Defendants contend, and the trial court agreed, that because the parties agreed to arbitrate "any controversy" arising out of Exchange business, the arbitration agreement authorized the arbitrators to assess attorney fees. We disagree.
Courts considering similar "any and all controversy" language in arbitration agreements have found that such language does not authorize the arbitrators to assess attorney fees. In Hahn, 164 Ill. App. 3d at 668, 518 N.E.2d at 223, the court considered whether an arbitration agreement providing that "any disputes, controversies or claims" arising in connection with the agreement, would be arbitrated, authorized the assessment of attorney fees. The court explicitly stated that the agreement did not grant the arbitrators the authority to impose attorney fees. See also Bingham County Comm'n v. Interstate Electric Company, A Division of the L.E. Myers Co. (1983), 105 Idaho 36, 665 P.2d 1046, 1052 (where parties agreed to arbitrate all claims, disputes and other matters arising out of the agreement, the court found no contractual agreement granting the arbitrator the power to award attorney fees).
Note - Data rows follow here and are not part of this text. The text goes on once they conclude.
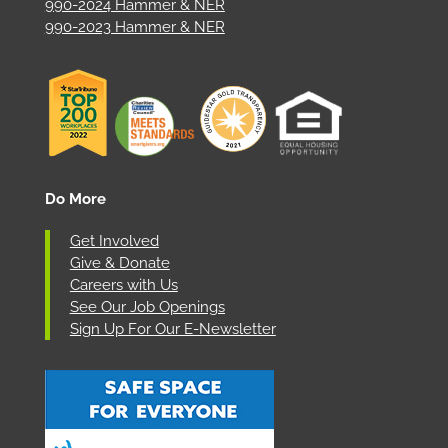
990-2024 Hammer & NER
990-2023 Hammer & NER
Do More
Get Involved
Give & Donate
Careers with Us
See Our Job Openings
Sign Up For Our E-Newsletter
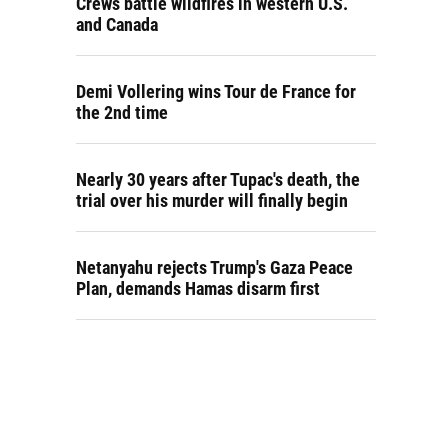
Crews battle wildfires in western U.S.
and Canada
Demi Vollering wins Tour de France for
the 2nd time
Nearly 30 years after Tupac's death, the
trial over his murder will finally begin
Netanyahu rejects Trump's Gaza Peace
Plan, demands Hamas disarm first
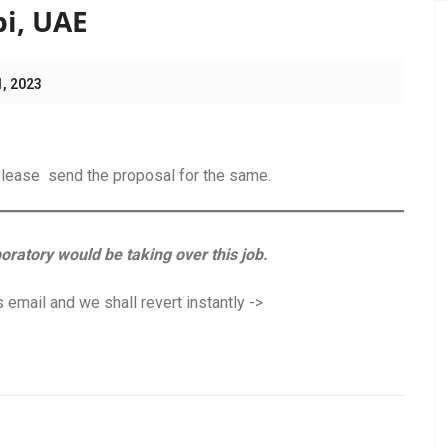
bi, UAE
1, 2023
.Please send the proposal for the same.
boratory would be taking over this job.
 email and we shall revert instantly ->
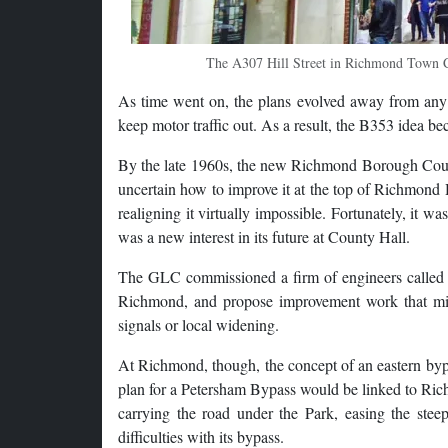
The A307 Hill Street in Richmond Town Cent
As time went on, the plans evolved away from any 
keep motor traffic out. As a result, the B353 idea be
By the late 1960s, the new Richmond Borough Counci
uncertain how to improve it at the top of Richmond 
realigning it virtually impossible. Fortunately, it
was a new interest in its future at County Hall.
The GLC commissioned a firm of engineers called 
Richmond, and propose improvement work that might
signals or local widening.
At Richmond, though, the concept of an eastern bypa
plan for a Petersham Bypass would be linked to Ric
carrying the road under the Park, easing the stee
difficulties with its bypass.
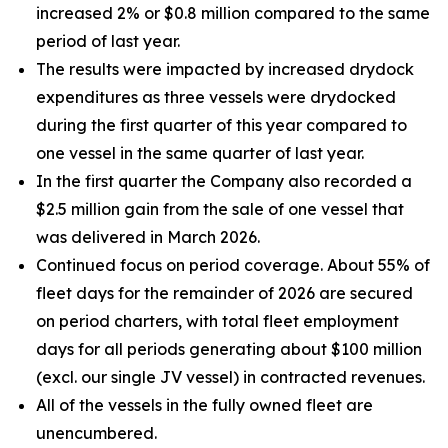
increased 2% or $0.8 million compared to the same
period of last year.
The results were impacted by increased drydock
expenditures as three vessels were drydocked
during the first quarter of this year compared to
one vessel in the same quarter of last year.
In the first quarter the Company also recorded a
$2.5 million gain from the sale of one vessel that
was delivered in March 2026.
Continued focus on period coverage. About 55% of
fleet days for the remainder of 2026 are secured
on period charters, with total fleet employment
days for all periods generating about $100 million
(excl. our single JV vessel) in contracted revenues.
All of the vessels in the fully owned fleet are
unencumbered.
Defendants also argue that Rule 640.01 empowers the CBOT arbitrators to award attorney fees. Rule 640.01 provides:
"A schedule of arbitration fees shall be established from time to time by the Arbitration Committee, with the approval of the Board. The Arbitrators, in the award, shall fix expenses and assess fees, in accordance with the Committee's schedule, in whatever manner they deem appropriate." Chicago Board of Trade Rules and Regulations, Section 640 (1993).
Defendants argue that because the arbitrators may assess fees "in any manner they deem appropriate", the arbitrators were within their powers in assessing attorney fees. Taken out of context this language is a seemingly broad grant of authority. Defendants, however, fail to acknowledge that the immediately proceeding clause restricts the arbitrators to assessing fees in accordance with the Committee's schedule. If, as defendants suggest, the agreement intended to grant the arbitrators the authority to assess fees in any manner at all, with no restrictions, the agreement would not have instructed the arbitrators to assess fees in accordance with the Committee's schedule.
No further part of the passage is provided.